> [TRY IT] Write the line that contains "legyőzte Kínát a középdöntő utolsó" and each one after it, word for word, ending with the final line of the data.

> [EXTRACTED MATERIAL]
# # # #

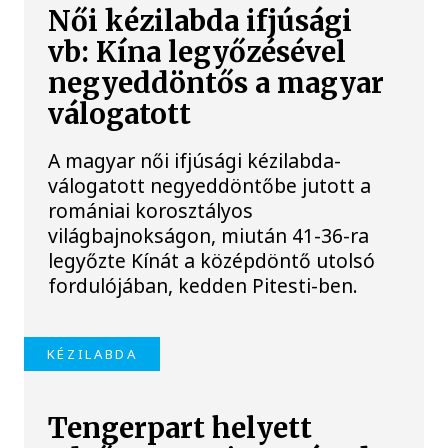
Női kézilabda ifjúsági
vb: Kína legyőzésével
negyeddöntős a magyar
válogatott
A magyar női ifjúsági kézilabda-
válogatott negyeddöntőbe jutott a
romániai korosztályos
világbajnokságon, miután 41-36-ra
legyőzte Kínát a középdöntő utolsó
fordulójában, kedden Pitesti-ben.
KÉZILABDA
Tengerpart helyett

# # # #

> [RESULT]
legyőzte Kínát a középdöntő utolsó
fordulójában, kedden Pitesti-ben.
KÉZILABDA
Tengerpart helyett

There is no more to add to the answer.